The county covers an area of 664.16 km2. As of 2006 its total population is 64,147, out of which the population of Police is 34,284, that of Nowe Warpno is 1,170 and the rural population is 28,693.

==Neighbouring counties==

Police County is bordered by the city of Świnoujście (across the Szczecin Lagoon) to the north, and by Goleniów County, the city of Szczecin and Gryfino County to the east. It also borders Germany to the west (districts Vorpommern-Greifswald and Uckermark).

There is a common bus transport system in Police and Szczecin.

Police County has road connections with:
- Szczecin (Poland), A6 Motorway and roads No. 10, 13 and 115
- Pasewalk in Vorpommern-Greifswald (Germany), road No. 10
- Goleniów (Poland), Penkun in Uckermark and Berlin (Germany), A6 Motorway

==Administrative division==
The county is subdivided into four gminas (two urban-rural and two rural). These are listed in the following table, in descending order of population.

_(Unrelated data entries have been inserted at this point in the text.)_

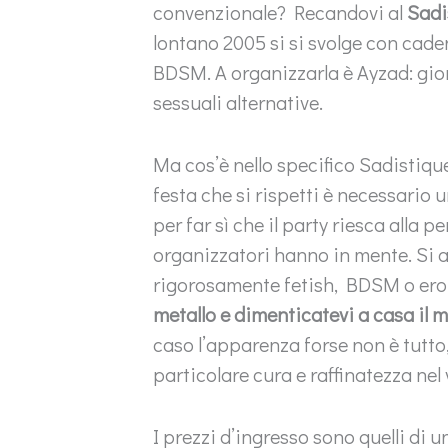
convenzionale? Recandovi al
Sadi
lontano 2005 si si svolge con cade
BDSM. A organizzarla è Ayzad: gior
sessuali alternative.
Ma cos’è nello specifico Sadistiq
festa che si rispetti è necessario 
per far sì che il party riesca alla 
organizzatori hanno in mente. Si ac
rigorosamente fetish, BDSM o erot
metallo e dimenticatevi a casa il m
caso l’apparenza forse non è tutto
particolare cura e raffinatezza nel 
I prezzi d’ingresso sono quelli di 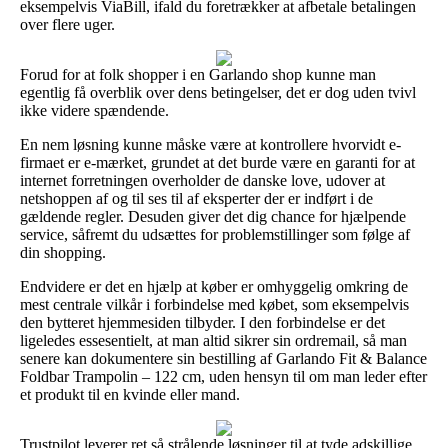
eksempelvis ViaBill, ifald du foretrækker at afbetale betalingen
over flere uger.
Forud for at folk shopper i en Garlando shop kunne man
egentlig få overblik over dens betingelser, det er dog uden tvivl
ikke videre spændende.
En nem løsning kunne måske være at kontrollere hvorvidt e-
firmaet er e-mærket, grundet at det burde være en garanti for at
internet forretningen overholder de danske love, udover at
netshoppen af og til ses til af eksperter der er indført i de
gældende regler. Desuden giver det dig chance for hjælpende
service, såfremt du udsættes for problemstillinger som følge af
din shopping.
Endvidere er det en hjælp at køber er omhyggelig omkring de
mest centrale vilkår i forbindelse med købet, som eksempelvis
den bytteret hjemmesiden tilbyder. I den forbindelse er det
ligeledes essesentielt, at man altid sikrer sin ordremail, så man
senere kan dokumentere sin bestilling af Garlando Fit & Balance
Foldbar Trampolin – 122 cm, uden hensyn til om man leder efter
et produkt til en kvinde eller mand.
Trustpilot leverer ret så strålende løsninger til at tyde adskillige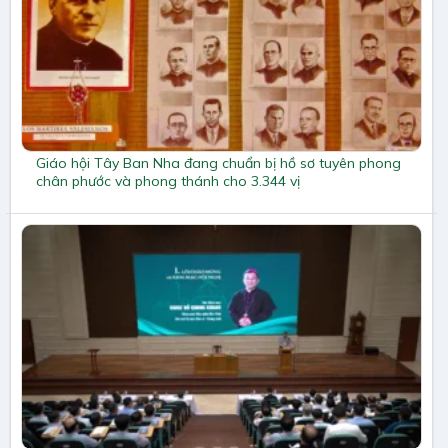
Giáo hội Tây Ban Nha đang chuẩn bị hồ sơ tuyên phong
chân phước và phong thánh cho 3.344 vị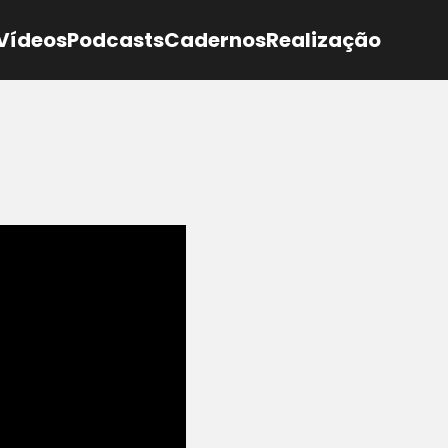
Vídeos
Podcasts
Cadernos
Realização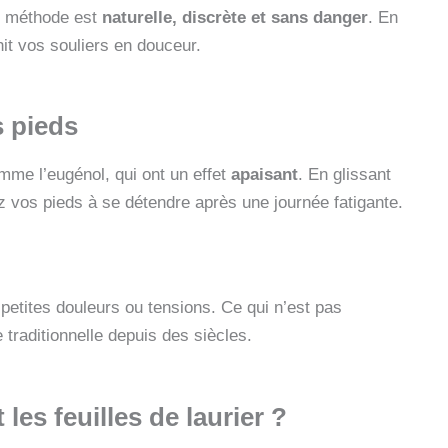
e méthode est
naturelle, discrète et sans danger
. En
hit vos souliers en douceur.
s pieds
mme l’eugénol, qui ont un effet
apaisant
. En glissant
z vos pieds à se détendre après une journée fatigante.
petites douleurs ou tensions. Ce qui n’est pas
 traditionnelle depuis des siècles.
es feuilles de laurier ?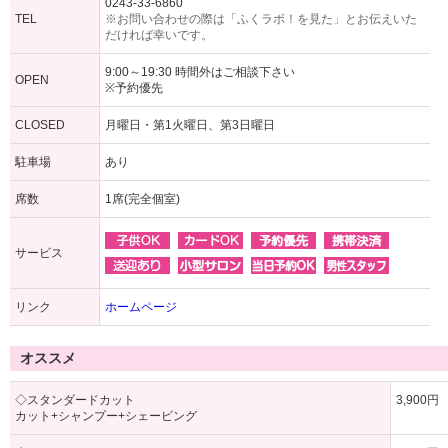
0243-33-6860
TEL
※お問い合わせの際は「ふくラボ！を見た」とお伝えいた
だければ幸いです。
9:00～19:30 時間外はご相談下さい
OPEN
※予約優先
CLOSED
月曜日・第1火曜日、第3日曜日
駐車場
あり
席数
1席(完全個室)
サービス
リンク
ホームページ
オススメ
◇スタンダードカット
3,900円
カット+シャンプー+シェービング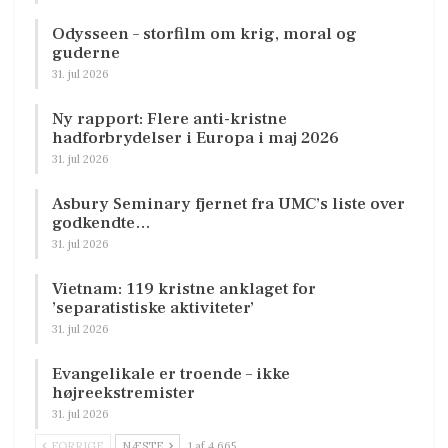
Odysseen – storfilm om krig, moral og
guderne
31. jul 2026
Ny rapport: Flere anti-kristne
hadforbrydelser i Europa i maj 2026
31. jul 2026
Asbury Seminary fjernet fra UMC’s liste over
godkendte…
31. jul 2026
Vietnam: 119 kristne anklaget for
’separatistiske aktiviteter’
31. jul 2026
Evangelikale er troende – ikke
højreekstremister
31. jul 2026
FORRIGE
NÆSTE
1 af 4.665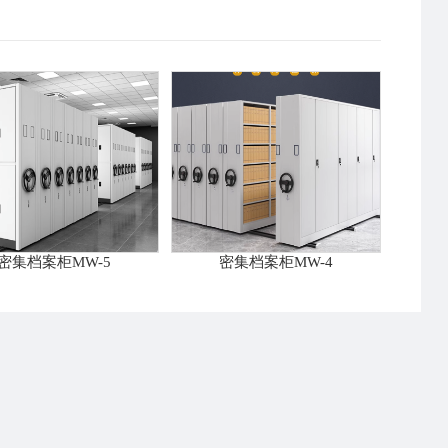
密集档案柜MW-5
密集档案柜MW-4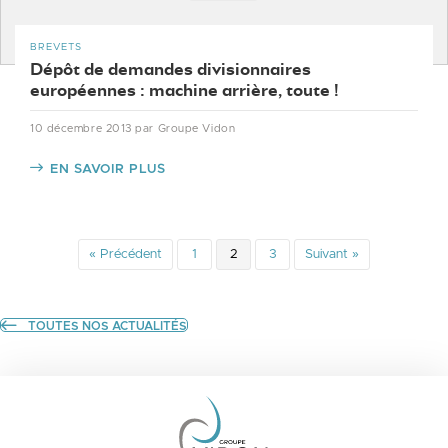
BREVETS
Dépôt de demandes divisionnaires
européennes : machine arrière, toute !
10 décembre 2013
par Groupe Vidon
EN SAVOIR PLUS
« Précédent
1
2
3
Suivant »
TOUTES NOS ACTUALITÉS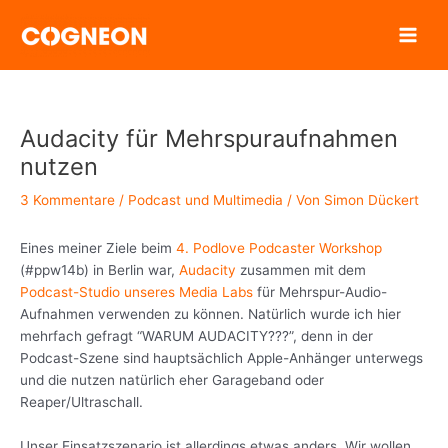
Zum
Inhalt
springen
Audacity für Mehrspuraufnahmen
nutzen
3 Kommentare
/
Podcast und Multimedia
/ Von
Simon Dückert
Eines meiner Ziele beim
4. Podlove Podcaster Workshop
(#ppw14b) in Berlin war,
Audacity
zusammen mit dem
Podcast-Studio unseres Media Labs
für Mehrspur-Audio-
Aufnahmen verwenden zu können. Natürlich wurde ich hier
mehrfach gefragt “WARUM AUDACITY???”, denn in der
Podcast-Szene sind hauptsächlich Apple-Anhänger unterwegs
und die nutzen natürlich eher Garageband oder
Reaper/Ultraschall.
Unser Einsatzszenario ist allerdings etwas anders. Wir wollen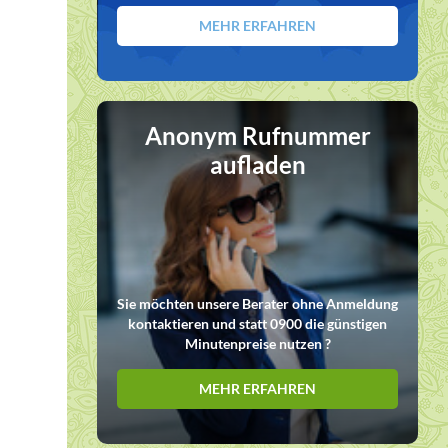
MEHR ERFAHREN
Anonym Rufnummer
aufladen
Sie möchten unsere Berater ohne Anmeldung
kontaktieren und statt 0900 die günstigen
Minutenpreise nutzen ?
MEHR ERFAHREN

| Gmina | Type | Area (km^{2}) | Population (2006) | Seat |
|---|---|---|---|---|
| Gmina Police | urban-rural | 251.4 | 41,417 | Police |
| Gmina Dobra | rural | 110.3 | 12,361 | Dobra |
| Gmina Kołbaskowo | rural | 105.4 | 8,835 | Kołbaskowo |
| Gmina Nowe Warpno | urban-rural | 197.1 | 1,534 | Nowe Warpno |

==Nature, sights, tourist attractions and accommodation base==
- The Wkrzanska Forest - Natura 2000 area; in the area of Świdwie Nature Reserve ("Swidwie" Sanctuary, Świdwie Lake near Tanowo and Dobra)
- Police - Canals - Natura 2000 area; ruins of the synthetic petrol plant (Hydrierwerke Pölitz – Aktiengeselschaft) in Police are a habitat of bats (barbastelle, greater mouse-eared bat, Daubenton's Bat, Natterer's bat, brown long-eared bat).
- Kayak-way on Gunica River from Węgornik through Tanowo, Tatynia and Wieńkowo to Police (Jasienica)
- The Szczecin Lagoon in the area of Police (Trzebież, Nowe Warpno)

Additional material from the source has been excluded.